A scatter plot shows the association between two variables. A scatter plot matrix shows all pairwise scatter plots for many variables.

If the variables tend to increase and decrease together, the association is positive. If one variable tends to increase as the other decreases, the association is negative. If there is no pattern, the association is zero.

When a straight line describes the relationship between the variables, the association is linear. When a constantly increasing or decreasing nonlinear function describes the relationship, the association is monotonic. Other relationships may be nonlinear or non-monotonic.

The type of relationship determines the statistical measures and tests of association that are appropriate.

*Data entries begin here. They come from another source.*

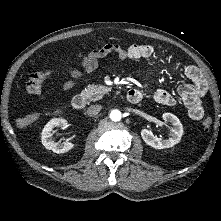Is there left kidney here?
Segmentation results:
<instances>
[{
  "instance_id": "left-kidney-1",
  "label": "left kidney",
  "mask_w": 221,
  "mask_h": 221,
  "mask_svg": "<svg viewBox=\"0 0 221 221\" xmlns=\"http://www.w3.org/2000/svg\"><path fill=\"white\" fill-rule=\"evenodd\" d=\"M164 121L169 122L172 127L170 128V137L168 139H161L155 136L151 131L142 129L141 137L144 142L155 148L164 149L170 148L180 142L183 135V126L180 120L172 113H164L162 115Z\"/></svg>"
}]
</instances>
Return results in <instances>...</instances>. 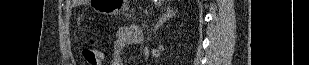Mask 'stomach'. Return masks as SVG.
<instances>
[{"instance_id": "stomach-1", "label": "stomach", "mask_w": 309, "mask_h": 65, "mask_svg": "<svg viewBox=\"0 0 309 65\" xmlns=\"http://www.w3.org/2000/svg\"><path fill=\"white\" fill-rule=\"evenodd\" d=\"M97 12L105 15H119L126 10L127 0H93Z\"/></svg>"}]
</instances>
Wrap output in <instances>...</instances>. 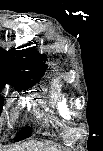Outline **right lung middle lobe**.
Wrapping results in <instances>:
<instances>
[{
    "label": "right lung middle lobe",
    "mask_w": 103,
    "mask_h": 151,
    "mask_svg": "<svg viewBox=\"0 0 103 151\" xmlns=\"http://www.w3.org/2000/svg\"><path fill=\"white\" fill-rule=\"evenodd\" d=\"M40 78L36 79V80H32L26 83L25 86L20 87V88H16L18 91L21 89H27L28 87H32L34 85V83H36ZM5 81L0 80V87L2 88L5 85ZM1 107H2V101H1ZM31 135V130L29 127H24L21 129V131L17 134V138L16 141L22 140L24 138H27Z\"/></svg>",
    "instance_id": "obj_1"
}]
</instances>
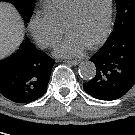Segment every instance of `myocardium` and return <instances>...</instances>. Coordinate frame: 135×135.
Returning <instances> with one entry per match:
<instances>
[{"label": "myocardium", "mask_w": 135, "mask_h": 135, "mask_svg": "<svg viewBox=\"0 0 135 135\" xmlns=\"http://www.w3.org/2000/svg\"><path fill=\"white\" fill-rule=\"evenodd\" d=\"M83 1L84 0H77L75 2L72 11L66 18L65 23L63 25L64 30L66 29L67 25L77 17ZM108 3H109L108 15H107V22H106L105 29H104L103 33L100 35V37H98L95 41H93L87 45V47H89V48H94V47H97L100 44H102L107 39V37L109 36V34L111 32L112 20H113V0H108Z\"/></svg>", "instance_id": "myocardium-1"}]
</instances>
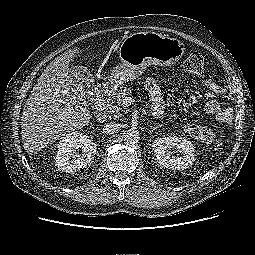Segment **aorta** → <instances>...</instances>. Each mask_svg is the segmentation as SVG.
Instances as JSON below:
<instances>
[{
  "label": "aorta",
  "instance_id": "1",
  "mask_svg": "<svg viewBox=\"0 0 255 255\" xmlns=\"http://www.w3.org/2000/svg\"><path fill=\"white\" fill-rule=\"evenodd\" d=\"M140 140V134L137 129H129L124 135V141L128 145H135Z\"/></svg>",
  "mask_w": 255,
  "mask_h": 255
}]
</instances>
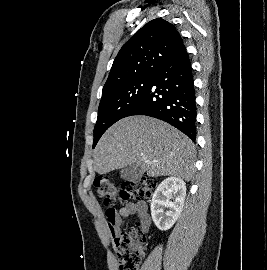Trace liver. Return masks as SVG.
Masks as SVG:
<instances>
[{"mask_svg":"<svg viewBox=\"0 0 267 270\" xmlns=\"http://www.w3.org/2000/svg\"><path fill=\"white\" fill-rule=\"evenodd\" d=\"M194 153L193 142L169 124L130 116L101 137L94 150V170L106 174L136 164L149 177L173 176L188 182L194 174Z\"/></svg>","mask_w":267,"mask_h":270,"instance_id":"obj_1","label":"liver"}]
</instances>
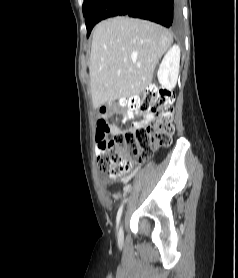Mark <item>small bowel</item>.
I'll list each match as a JSON object with an SVG mask.
<instances>
[{
	"mask_svg": "<svg viewBox=\"0 0 238 278\" xmlns=\"http://www.w3.org/2000/svg\"><path fill=\"white\" fill-rule=\"evenodd\" d=\"M141 117L142 119L140 120V121H138V122H136L134 125H133V127H132V130L133 129H136V128H141V127H144L145 125H147L151 120H152V116L150 115V114H143L142 112H140V111H134V112H132V111H127L126 113H124V114H122V120L123 121H126V120H129V119H132L133 117ZM107 118H108V112L106 111V109H102L101 111H100V114H99V118H98V120L99 119H102V120H104L106 123H107ZM108 124V123H107ZM108 126H109V130H108V132H107V134H115V133H118V132H120V130L117 128V127H115V126H111V125H109L108 124ZM106 134V135H107ZM98 140V139H97ZM98 150H99V154H101V152H102V149H101V147L99 146V140H98ZM129 179H130V177H128V178H126V179H124V182H127V181H129ZM115 198H118V195H116L115 196Z\"/></svg>",
	"mask_w": 238,
	"mask_h": 278,
	"instance_id": "obj_1",
	"label": "small bowel"
}]
</instances>
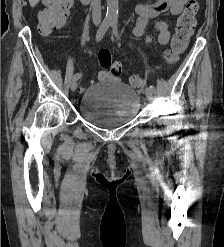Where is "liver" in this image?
<instances>
[{"mask_svg": "<svg viewBox=\"0 0 224 247\" xmlns=\"http://www.w3.org/2000/svg\"><path fill=\"white\" fill-rule=\"evenodd\" d=\"M38 2H40V0H29V4H30L31 8H34V6H36V4H38Z\"/></svg>", "mask_w": 224, "mask_h": 247, "instance_id": "1", "label": "liver"}]
</instances>
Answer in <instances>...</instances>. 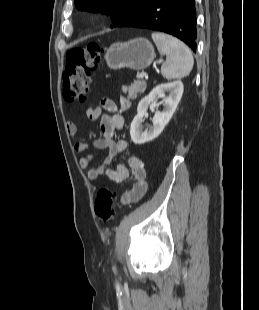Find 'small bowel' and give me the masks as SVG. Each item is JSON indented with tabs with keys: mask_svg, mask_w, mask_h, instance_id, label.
<instances>
[{
	"mask_svg": "<svg viewBox=\"0 0 259 310\" xmlns=\"http://www.w3.org/2000/svg\"><path fill=\"white\" fill-rule=\"evenodd\" d=\"M129 108V100L122 97L119 100V105L114 100L105 98L97 106L89 107L86 110L88 119L100 120L102 138L94 140L91 145L95 149L107 150L108 155L99 165H91L93 161L92 154L83 156L79 161V167L82 170H87V178L90 181H95L106 175L109 179L119 184L131 182L132 189L121 198V203L124 205L138 202L145 196L148 189L144 163L138 156H130L127 166L118 164L115 168L111 167L114 156L127 148L125 140L115 142L113 137L117 130H121L124 127V118L121 113ZM66 132L71 137L75 136L78 132V125L73 121H68L66 123ZM87 147L88 144L82 141L74 143V151L76 153H83Z\"/></svg>",
	"mask_w": 259,
	"mask_h": 310,
	"instance_id": "c3829d8e",
	"label": "small bowel"
}]
</instances>
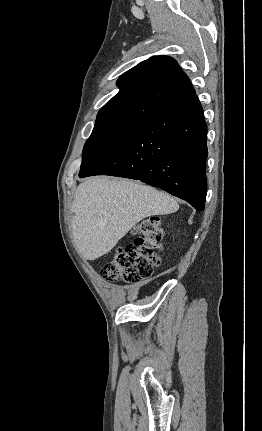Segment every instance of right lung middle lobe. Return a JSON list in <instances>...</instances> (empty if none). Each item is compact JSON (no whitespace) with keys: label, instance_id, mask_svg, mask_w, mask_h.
<instances>
[{"label":"right lung middle lobe","instance_id":"1","mask_svg":"<svg viewBox=\"0 0 262 431\" xmlns=\"http://www.w3.org/2000/svg\"><path fill=\"white\" fill-rule=\"evenodd\" d=\"M133 124L111 123L95 125L83 150L80 172L92 166Z\"/></svg>","mask_w":262,"mask_h":431}]
</instances>
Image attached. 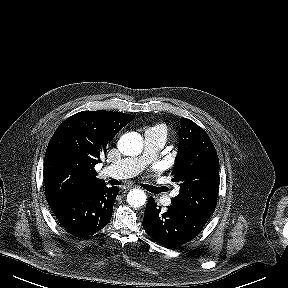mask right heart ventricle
Returning a JSON list of instances; mask_svg holds the SVG:
<instances>
[{
    "instance_id": "e07e8e85",
    "label": "right heart ventricle",
    "mask_w": 288,
    "mask_h": 288,
    "mask_svg": "<svg viewBox=\"0 0 288 288\" xmlns=\"http://www.w3.org/2000/svg\"><path fill=\"white\" fill-rule=\"evenodd\" d=\"M155 127L163 129V131L165 132V135H167V128L164 125H158V126H155Z\"/></svg>"
}]
</instances>
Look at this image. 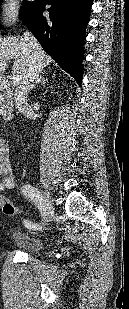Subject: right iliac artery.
Here are the masks:
<instances>
[{
    "label": "right iliac artery",
    "instance_id": "right-iliac-artery-1",
    "mask_svg": "<svg viewBox=\"0 0 129 309\" xmlns=\"http://www.w3.org/2000/svg\"><path fill=\"white\" fill-rule=\"evenodd\" d=\"M24 194L26 196H28L29 198H31V200L34 201L35 205L37 206V208L40 210L43 218H45L46 216V212H45V207L42 203V197L40 196L39 192L36 191L33 187L31 186H26L25 189L23 190ZM27 228H33L34 230L36 229H41L42 227L39 224L36 223H28L26 225Z\"/></svg>",
    "mask_w": 129,
    "mask_h": 309
}]
</instances>
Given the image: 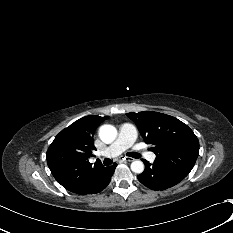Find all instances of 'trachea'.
Returning <instances> with one entry per match:
<instances>
[{"label":"trachea","mask_w":233,"mask_h":233,"mask_svg":"<svg viewBox=\"0 0 233 233\" xmlns=\"http://www.w3.org/2000/svg\"><path fill=\"white\" fill-rule=\"evenodd\" d=\"M127 156H130V157H133V158H136V159L141 157V155L139 153H137V152H129V153H127ZM103 163H104L105 166H108V165L112 164V161L109 158H105Z\"/></svg>","instance_id":"1"}]
</instances>
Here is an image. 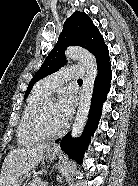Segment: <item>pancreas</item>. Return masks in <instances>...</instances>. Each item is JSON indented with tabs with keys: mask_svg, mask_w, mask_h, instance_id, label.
Returning <instances> with one entry per match:
<instances>
[{
	"mask_svg": "<svg viewBox=\"0 0 138 186\" xmlns=\"http://www.w3.org/2000/svg\"><path fill=\"white\" fill-rule=\"evenodd\" d=\"M29 186H43V185L40 178H35L29 183Z\"/></svg>",
	"mask_w": 138,
	"mask_h": 186,
	"instance_id": "1",
	"label": "pancreas"
}]
</instances>
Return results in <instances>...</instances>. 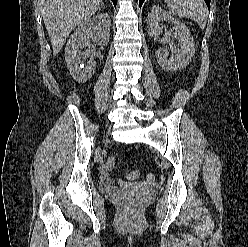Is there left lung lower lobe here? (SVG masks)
<instances>
[{"label":"left lung lower lobe","instance_id":"1","mask_svg":"<svg viewBox=\"0 0 248 247\" xmlns=\"http://www.w3.org/2000/svg\"><path fill=\"white\" fill-rule=\"evenodd\" d=\"M144 0H139V6L141 8L142 4H143ZM207 6H208V9H210V0H205Z\"/></svg>","mask_w":248,"mask_h":247}]
</instances>
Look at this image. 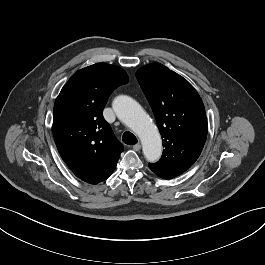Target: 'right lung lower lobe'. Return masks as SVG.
<instances>
[{
  "instance_id": "1",
  "label": "right lung lower lobe",
  "mask_w": 265,
  "mask_h": 265,
  "mask_svg": "<svg viewBox=\"0 0 265 265\" xmlns=\"http://www.w3.org/2000/svg\"><path fill=\"white\" fill-rule=\"evenodd\" d=\"M114 169H115V168H114ZM114 169L110 170V171H109V172H108L103 178L98 179V180L92 182L91 184H97V183H99V182H101V181L107 179V178L112 174V172H113Z\"/></svg>"
}]
</instances>
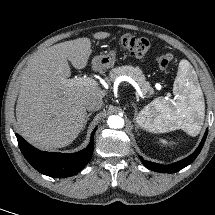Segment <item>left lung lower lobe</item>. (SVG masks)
I'll return each instance as SVG.
<instances>
[{
  "label": "left lung lower lobe",
  "instance_id": "left-lung-lower-lobe-1",
  "mask_svg": "<svg viewBox=\"0 0 215 215\" xmlns=\"http://www.w3.org/2000/svg\"><path fill=\"white\" fill-rule=\"evenodd\" d=\"M207 133H208V130L205 132V135H204L201 143L199 144L198 148L194 151V153H192L187 158L182 159L176 163H173L170 165H162V164L146 161L142 157H139V158H140L141 162L143 163V165L150 170H153L156 172H162V173H175V172L183 169L184 167L188 166L196 159V157L198 156V154L200 153V151L204 145Z\"/></svg>",
  "mask_w": 215,
  "mask_h": 215
}]
</instances>
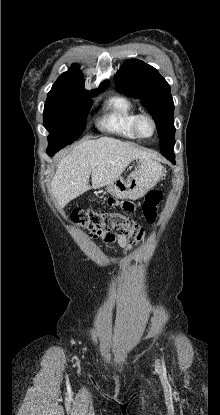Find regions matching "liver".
<instances>
[{
	"mask_svg": "<svg viewBox=\"0 0 220 415\" xmlns=\"http://www.w3.org/2000/svg\"><path fill=\"white\" fill-rule=\"evenodd\" d=\"M150 158L149 152L111 137L83 141L57 164L51 183L57 205L64 207L90 188L110 184L131 161ZM90 175L92 186L88 184Z\"/></svg>",
	"mask_w": 220,
	"mask_h": 415,
	"instance_id": "1",
	"label": "liver"
}]
</instances>
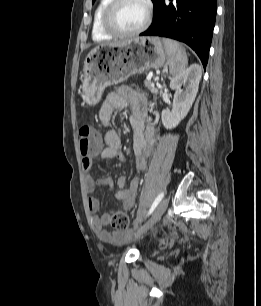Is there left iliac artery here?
Here are the masks:
<instances>
[{"instance_id": "44dca946", "label": "left iliac artery", "mask_w": 261, "mask_h": 306, "mask_svg": "<svg viewBox=\"0 0 261 306\" xmlns=\"http://www.w3.org/2000/svg\"><path fill=\"white\" fill-rule=\"evenodd\" d=\"M164 197V193H160L156 199L154 200L153 204L151 205L148 213H147V216H149L154 210L155 208L157 207V205L159 204V202L162 200V198Z\"/></svg>"}]
</instances>
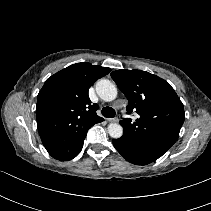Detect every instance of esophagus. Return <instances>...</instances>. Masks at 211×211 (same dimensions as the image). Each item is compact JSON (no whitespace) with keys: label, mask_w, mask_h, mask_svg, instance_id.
I'll list each match as a JSON object with an SVG mask.
<instances>
[{"label":"esophagus","mask_w":211,"mask_h":211,"mask_svg":"<svg viewBox=\"0 0 211 211\" xmlns=\"http://www.w3.org/2000/svg\"><path fill=\"white\" fill-rule=\"evenodd\" d=\"M107 121H109V122H118L119 119L117 117H115V118H109V119H107Z\"/></svg>","instance_id":"esophagus-1"}]
</instances>
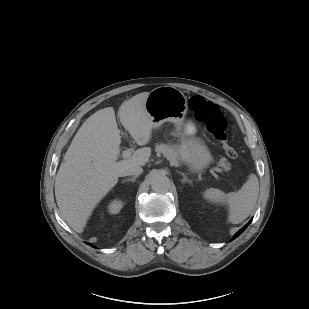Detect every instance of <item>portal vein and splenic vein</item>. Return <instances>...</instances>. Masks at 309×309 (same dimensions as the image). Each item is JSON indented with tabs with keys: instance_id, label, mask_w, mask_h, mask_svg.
<instances>
[{
	"instance_id": "18ae733b",
	"label": "portal vein and splenic vein",
	"mask_w": 309,
	"mask_h": 309,
	"mask_svg": "<svg viewBox=\"0 0 309 309\" xmlns=\"http://www.w3.org/2000/svg\"><path fill=\"white\" fill-rule=\"evenodd\" d=\"M130 155H131V152L129 150H125V151L122 152V156L124 158L130 157ZM212 170L217 172V173H222V169H220L218 167H213Z\"/></svg>"
}]
</instances>
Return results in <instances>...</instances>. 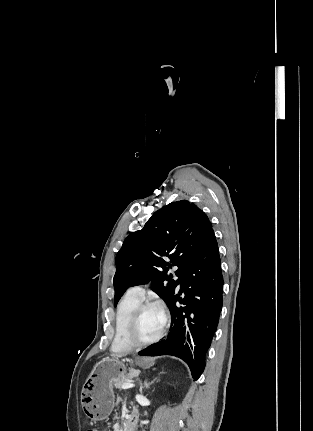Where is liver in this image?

If the association is a linear relationship, a bivariate normal density ellipse summarizes the correlation between variables. The narrower the ellipse, the greater the correlation between the variables. The wider and more round it is, the more the variables are uncorrelated. If the association is nonlinear, it is often worth trying to transform the data to make the relationship linear as there are more statistics for analyzing linear relationships and their interpretation is easier than nonlinear relationships.

An observation that appears detached from the bulk of observations may be an outlier requiring further investigation. An individual observation on each of the variables may be perfectly reasonable on its own but appear as an outlier when plotted on a scatter plot. Outliers can badly affect the product-moment correlation coefficient, whereas other correlation coefficients are more robust to them.